Abstract:
Recombinant human deoxyribonuclease I (rhDNase, Pulmozyme®) is the most frequently used mucolytic agent for the symptomatic treatment of cystic fibrosis (CF) lung disease. Conjugation of rhDNase to polyethylene glycol (PEG) has been shown to greatly prolong its residence time in the lungs and improve its therapeutic efficacy in mice.

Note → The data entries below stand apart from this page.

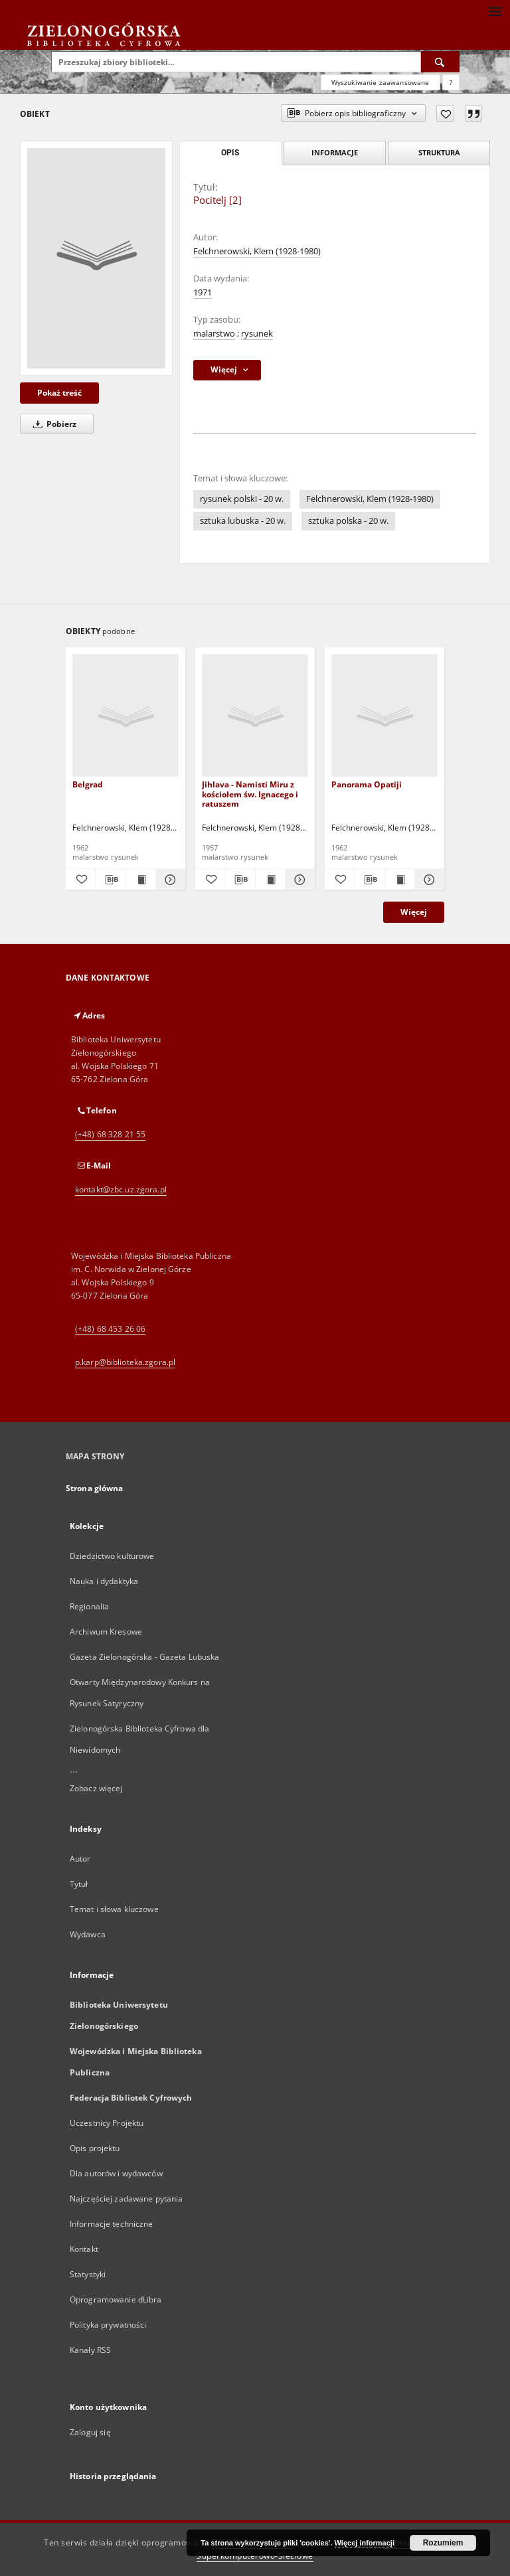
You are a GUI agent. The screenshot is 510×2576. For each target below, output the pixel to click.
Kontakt (84, 2249)
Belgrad (87, 784)
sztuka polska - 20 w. (348, 520)
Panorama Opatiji (366, 784)
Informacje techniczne (111, 2223)
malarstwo (214, 333)
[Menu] (495, 10)
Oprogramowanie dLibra (116, 2299)
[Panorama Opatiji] (384, 716)
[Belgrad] (125, 716)
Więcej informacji (364, 2543)
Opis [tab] (230, 152)
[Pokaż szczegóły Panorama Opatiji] (427, 879)
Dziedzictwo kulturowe (112, 1556)
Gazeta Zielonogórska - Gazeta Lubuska (144, 1656)
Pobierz (52, 424)
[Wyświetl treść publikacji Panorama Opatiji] (399, 879)
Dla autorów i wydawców (116, 2173)
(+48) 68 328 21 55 (110, 1134)
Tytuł (79, 1884)
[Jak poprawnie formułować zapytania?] (451, 82)
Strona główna (95, 1488)
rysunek (257, 333)
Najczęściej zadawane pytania (126, 2198)
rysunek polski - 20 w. (242, 499)
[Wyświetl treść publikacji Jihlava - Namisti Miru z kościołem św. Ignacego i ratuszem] (270, 879)
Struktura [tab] (439, 152)
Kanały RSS (90, 2350)
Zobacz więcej (96, 1788)
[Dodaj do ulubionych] (445, 113)
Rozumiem (443, 2542)
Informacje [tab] (334, 152)
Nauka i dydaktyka (104, 1581)
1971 (202, 292)
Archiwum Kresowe (106, 1631)
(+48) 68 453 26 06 (110, 1328)
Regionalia (89, 1606)
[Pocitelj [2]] (96, 258)
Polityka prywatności (108, 2324)
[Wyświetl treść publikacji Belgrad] (140, 879)
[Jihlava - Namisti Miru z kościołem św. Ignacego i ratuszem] (255, 716)
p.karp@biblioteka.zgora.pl (125, 1362)
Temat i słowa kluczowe (114, 1909)
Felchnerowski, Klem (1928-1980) (257, 251)
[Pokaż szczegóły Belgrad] (168, 879)
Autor (80, 1858)
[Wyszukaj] (440, 61)
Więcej (413, 912)
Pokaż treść (59, 392)
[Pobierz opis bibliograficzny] (110, 879)
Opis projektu (95, 2148)
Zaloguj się (90, 2432)
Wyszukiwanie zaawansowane (380, 82)
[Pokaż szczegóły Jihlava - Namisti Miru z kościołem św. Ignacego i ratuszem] (298, 879)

To present an added value over current rhDNase treatment, PEGylated rhDNase needs to be efficiently and less frequently administrated by aerosolization and possibly at higher concentrations than existing rhDNase. In this study, the effects of PEGylation on the thermodynamic stability of rhDNase was investigated using linear 20 kDa, linear 30 kDa and 2-armed 40 kDa PEGs. The suitability of PEG30-rhDNase to electrohydrodynamic atomization (electrospraying) as well as the feasibility of using two vibrating mesh nebulizers, the optimized eFlow® Technology nebulizer (eFlow) and Innospire Go, at varying protein concentrations were investigated. PEGylation was shown to destabilize rhDNase upon chemical-induced denaturation and ethanol exposure. Yet, PEG30-rhDNase was stable enough to withstand aerosolization stresses using the eFlow and Innospire Go nebulizers even at higher concentrations (5 mg of protein per ml) than conventional rhDNase formulation (1 mg/ml). High aerosol output (up to 1.5 ml per min) and excellent aerosol characteristics (up to 83% fine particle fraction) were achieved while preserving protein integrity and enzymatic activity. This work demonstrates the technical feasibility of PEG-rhDNase nebulization with advanced vibrating membrane nebulizers, encouraging further pharmaceutical and clinical developments of a long-acting PEGylated alternative to rhDNase for treating patients with CF.
摘要:
重组人脱氧核糖核酸酶I(rhDNase,Pulmozyme®)是最常用的粘液溶解剂,用于对症治疗囊性纤维化(CF)肺病。已显示rhDNase与聚乙二醇(PEG)的缀合大大延长其在肺中的停留时间并改善其在小鼠中的治疗功效。为了提供比当前rhDNase治疗更高的价值,PEG化rhDNase需要通过雾化有效且较不频繁地施用,并且可能以比现有rhDNase更高的浓度施用。在这项研究中,研究了PEG化对rhDNase热力学稳定性的影响,使用线性20kDa,线性30kDa和2臂40kDaPEG。PEG30-rhDNase对电流体动力雾化(电喷雾)的适用性以及使用两个振动网雾化器的可行性,优化的eFlow®技术雾化器(eFlow)和InnospireGo,在不同的蛋白质浓度进行了研究。PEG化显示在化学诱导的变性和乙醇暴露时使rhDNase不稳定。然而,PEG30-rhDNase足够稳定以承受使用eFlow和InnospireGo雾化器的雾化应力,甚至在比常规rhDNase制剂(1mg/ml)更高的浓度(5mg蛋白质/ml)下也是如此。在保持蛋白质完整性和酶活性的同时,实现了高气溶胶输出(每分钟高达1.5ml)和出色的气溶胶特性(高达83%的细颗粒分数)。这项工作证明了使用先进的振动膜雾化器进行PEG-rhDNase雾化的技术可行性,鼓励进一步的药物和临床开发长效聚乙二醇化的rhDNase替代治疗CF患者。